What Are Popular Jobs for Graduates with an English Major?

Many people think finding a job for English majors is next to impossible. Fortunately, bachelor's degree programs in English teach many useful skills that make graduates employable in a variety of areas. Schools offering English Language & Literature degrees can also be found in these popular choices.

Common Job Sectors for English Majors

English majors can work in many job sectors because of the solid written and verbal communications skills they have developed. Even if you don't find the perfect job right away, keep in mind that you may have to pay your dues before you get the job of your dreams.

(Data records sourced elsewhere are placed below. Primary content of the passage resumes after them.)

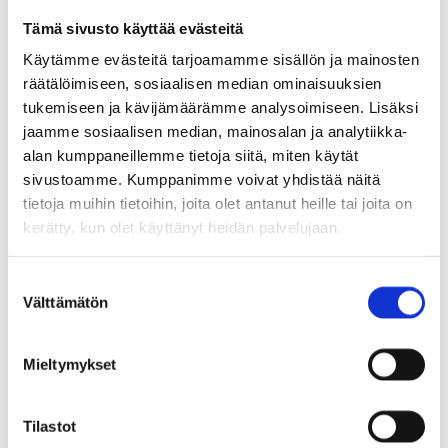
Vaativuus:
Helppo, esteetön, soveltuu pienille
Tämä sivusto käyttää evästeitä
lapsille
Käytämme evästeitä tarjoamamme sisällön ja mainosten
räätälöimiseen, sosiaalisen median ominaisuuksien
Kulkusuunta:
Molempiin suuntiin, talvisin
tukemiseen ja kävijämäärämme analysoimiseen. Lisäksi
jaamme sosiaalisen median, mainosalan ja analytiikka-
hiihtosuunta vastapäivään
alan kumppaneillemme tietoja siitä, miten käytät
sivustoamme. Kumppanimme voivat yhdistää näitä
tietoja muihin tietoihin, joita olet antanut heille tai joita on
Kuvaus:
Jokelan kuntorata on kivituhkapintainen
kerätty, kun olet käyttänyt heidän palvelujaan.
valaistu reitti, jonka varrella on laavu
nuotiopaikkoineen sekä kuntoportaat. Talvella
S
Välttämätön
reitillä on hiihtoladut, jolloin kävelyreitti kulkee
u
o
metsän puolella, Latupohjilla ei saa kävellä.
s
Mieltymykset
t
u
Tunnistetut
m
Tilastot
vaarakohdat:
Lopputalvesta/alkukeväästä reitti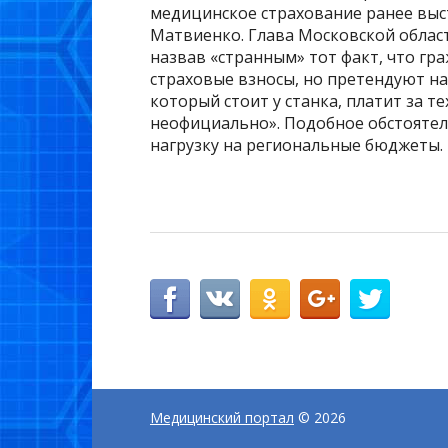
медицинское страхование ранее выс
Матвиенко. Глава Московской обла
назвав «странным» тот факт, что гр
страховые взносы, но претендуют на 
который стоит у станка, платит за т
неофициально». Подобное обстоятел
нагрузку на региональные бюджеты.
Медицинский портал
© 2026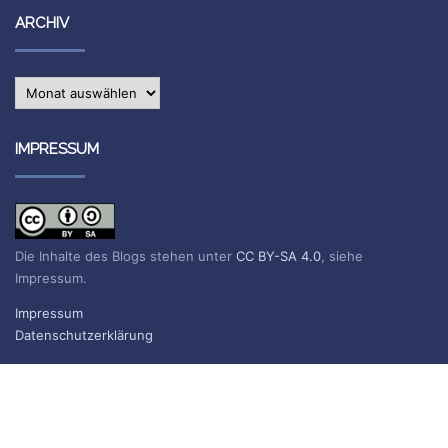
ARCHIV
Archiv
IMPRESSUM
Die Inhalte des Blogs stehen unter
CC BY-SA 4.0
, siehe
Impressum.
Impressum
Datenschutzerklärung
BLOG ABONNIEREN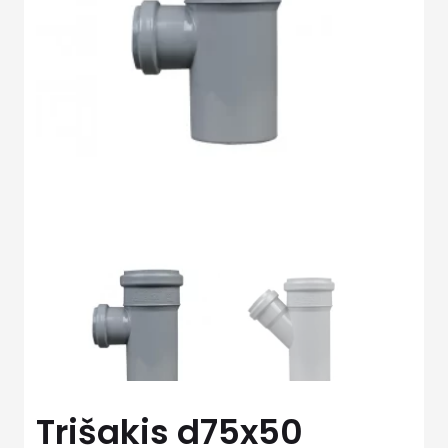
Trišakis d75x50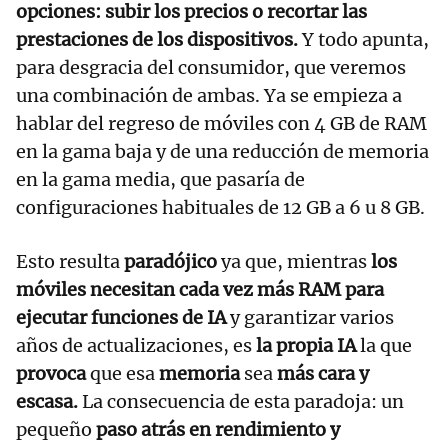
opciones: subir los precios o recortar las
prestaciones de los dispositivos.
Y todo apunta,
para desgracia del consumidor, que veremos
una combinación de ambas. Ya se empieza a
hablar del regreso de móviles con 4 GB de RAM
en la gama baja y de una reducción de memoria
en la gama media, que pasaría de
configuraciones habituales de 12 GB a 6 u 8 GB.
Esto resulta
paradójico
ya que, mientras
los
móviles necesitan cada vez más RAM para
ejecutar funciones de IA
y garantizar varios
años de actualizaciones, es
la propia IA
la que
provoca
que esa
memoria
sea
más cara y
escasa.
La consecuencia de esta paradoja: un
pequeño
paso atrás en rendimiento y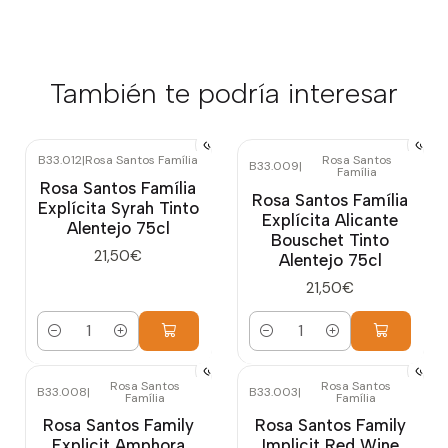
También te podría interesar
B33.012
|
Rosa Santos Família
Rosa Santos
B33.009
|
Família
Rosa Santos Família
Rosa Santos Família
Explícita Syrah Tinto
Explícita Alicante
Alentejo 75cl
Bouschet Tinto
21,50€
Alentejo 75cl
21,50€
Cantidad
Cantidad
Rosa Santos
Rosa Santos
B33.008
|
B33.003
|
Família
Família
Rosa Santos Family
Rosa Santos Family
Explicit Amphora
Implicit Red Wine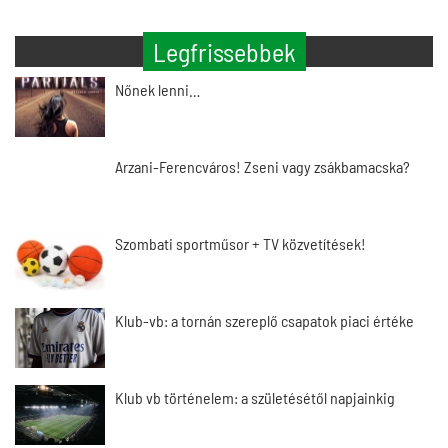
Legfrissebbek
Nőnek lenni…
Arzani-Ferencváros! Zseni vagy zsákbamacska?
Szombati sportműsor + TV közvetítések!
Klub-vb: a tornán szereplő csapatok piaci értéke
Klub vb történelem: a születésétől napjainkig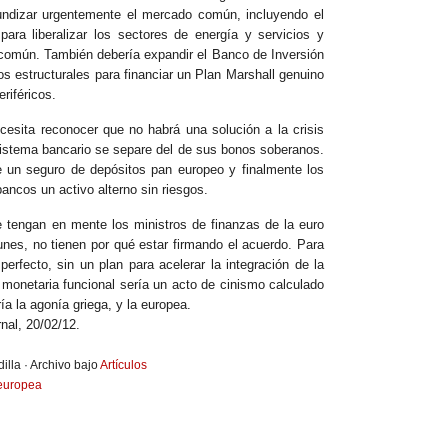
ndizar urgentemente el mercado común, incluyendo el
ara liberalizar los sectores de energía y servicios y
a común. También debería expandir el Banco de Inversión
s estructurales para financiar un Plan Marshall genuino
riféricos.
cesita reconocer que no habrá una solución a la crisis
sistema bancario se separe del de sus bonos soberanos.
e un seguro de depósitos pan europeo y finalmente los
bancos un activo alterno sin riesgos.
 tengan en mente los ministros de finanzas de la euro
unes, no tienen por qué estar firmando el acuerdo. Para
erfecto, sin un plan para acelerar la integración de la
 monetaria funcional sería un acto de cinismo calculado
a la agonía griega, y la europea.
nal, 20/02/12.
illa · Archivo bajo
Artículos
europea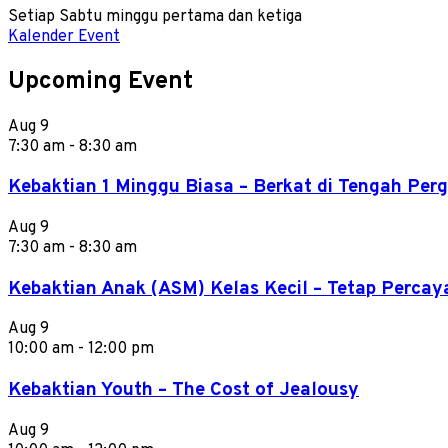
Setiap Sabtu minggu pertama dan ketiga
Kalender Event
Upcoming Event
Aug
9
7:30 am
-
8:30 am
Kebaktian 1 Minggu Biasa – Berkat di Tengah Pe
Aug
9
7:30 am
-
8:30 am
Kebaktian Anak (ASM) Kelas Kecil – Tetap Percay
Aug
9
10:00 am
-
12:00 pm
Kebaktian Youth – The Cost of Jealousy
Aug
9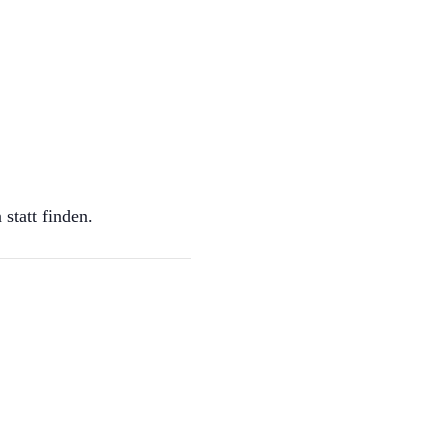
statt finden.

Important Facts About Careers in This Area of Study

Salary (June 2019)* English Language & Literature degree holders in entry-level jobs can expect to earn a median income of $42,400, while those in mid-level jobs can expect to earn a median of $72,400.
English Teacher Education degree holders can earn $38,900 early in their career and up to $58,400 in mid-career, while those with a Secondary English Teacher degree can make several thousand more.
Job Outlook (2016-2026)** 7% for kindergarten and elementary teachers
8% for middle and high school teachers
8% for writers and authors
-1% for editors
On-the-Job Training Internships may provide candidates interested in highly competitive fields, such as media or publishing, with valuable experience
Work Environment Varies widely; possible environments include publishing houses, hospitals, television networks, classrooms, radio stations and libraries
Key Skills Editing, independent thinking, critical reading, audience analysis, problem solving

Sources: *Payscale.com, **U.S. Bureau of Labor Statistics


Those with an English education degree can find a lot of fulfillment in the education arena. According to Payscale.com in June of 2019, 64% of alumni with a Secondary English Teacher Education degree felt their job had high meaning and made the world a better place. Graduates with an English major who did not complete a teacher education program can often still teach by completing an alternative licensing program.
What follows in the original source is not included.